• [How to complete this task]: Write the lines below out exactly, dropping each picture.
Input data: Begin
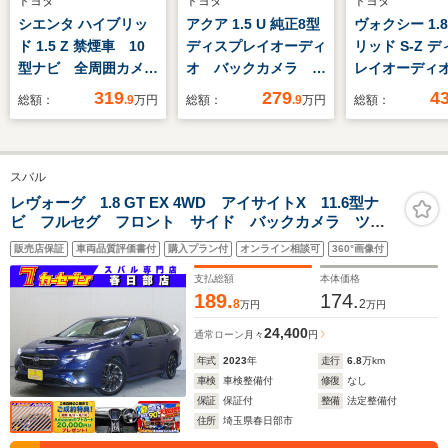
トヨタ
トヨタ
トヨタ
シエンタ ハイブリッ
アクア 1.5 U 純正8型
ヴォクシー 1.
ド 1.5 Z 禁煙車 10
ディスプレイオーディ
リッド S-Z 
型ナビ 全周囲カメ
オ バックカメラ
レイオーディオ
ラ コンフォート
100V電源 衝突軽
ンチ/衝突安全
319
279
4
総額：
.9
万円
総額：
.9
万円
総額：
PKG 天井サーキュ
減 レーダークルー
側電動スライド
レーター 純正OP15
ズ 禁煙車 前後ドラ
シートヒーター
インチAW 7人乗
レコ コーナーセンサ
逸脱防止支援
スバル
り 両側電動ドア
ー スマートキー
ム/シート ハ
100V電源 レーダー
LEDヘッド
ー/ヘッドラン
レヴォーグ 1.8 GT EX 4WD アイサイトX 11.6型ナ
ビ フルセグ フロント サイド バックカメラ ツー
クルーズ シートヒー
ETC2.0 アップルカ
LED/ETC/EB
リングアシスト リアビークル コーナーセンサー ス
ター ETC2.0 パー
ープレイ
販売店保証
車両品質評価書付
購入プラン付
オンライン相談可
360°画像付
マートキー Bluetooth シートヒーター LEDライト
クアシスト
CarPlay対応 ETC
支払総額
本体価格
189.
174.
8
2
万円
万円
24,400
通常ローン
月々
円
年式
2023
年
走行
6.8
万km
車検
車検整備付
修復
なし
保証
保証付
整備
法定整備付
住所
埼玉県春日部市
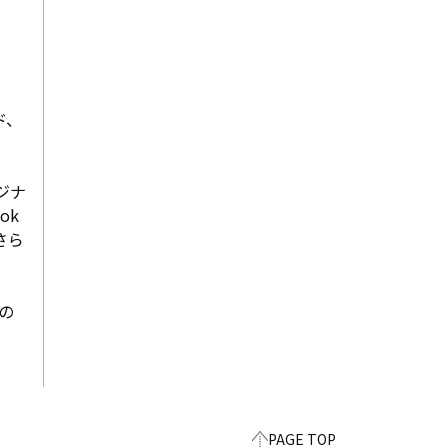
ド、
ジナ
ok
さら
の
PAGE TOP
Input data: End
• [Task result]:
トヨタ
トヨタ
トヨタ
シエンタ ハイブリッ
アクア 1.5 U 純正8型
ヴォクシー 1.
ド 1.5 Z 禁煙車 10
ディスプレイオーディ
リッド S-Z 
型ナビ 全周囲カメ
オ バックカメラ
レイオーディオ
ラ コンフォート
100V電源 衝突軽
ンチ/衝突安全
319
279
4
総額：
.9
万円
総額：
.9
万円
総額：
PKG 天井サーキュ
減 レーダークルー
側電動スライド
レーター 純正OP15
ズ 禁煙車 前後ドラ
シートヒーター
インチAW 7人乗
レコ コーナーセンサ
逸脱防止支援
スバル
り 両側電動ドア
ー スマートキー
ム/シート ハ
100V電源 レーダー
LEDヘッド
ー/ヘッドラン
レヴォーグ 1.8 GT EX 4WD アイサイトX 11.6型ナ
ビ フルセグ フロント サイド バックカメラ ツー
クルーズ シートヒー
ETC2.0 アップルカ
LED/ETC/EB
リングアシスト リアビークル コーナーセンサー ス
ター ETC2.0 パー
ープレイ
販売店保証
車両品質評価書付
購入プラン付
オンライン相談可
360°画像付
マートキー Bluetooth シートヒーター LEDライト
クアシスト
CarPlay対応 ETC
支払総額
本体価格
189.
174.
8
2
万円
万円
24,400
通常ローン
月々
円
年式
2023
年
走行
6.8
万km
車検
車検整備付
修復
なし
保証
保証付
整備
法定整備付
住所
埼玉県春日部市
ド、
ジナ
ok
さら
の
PAGE TOP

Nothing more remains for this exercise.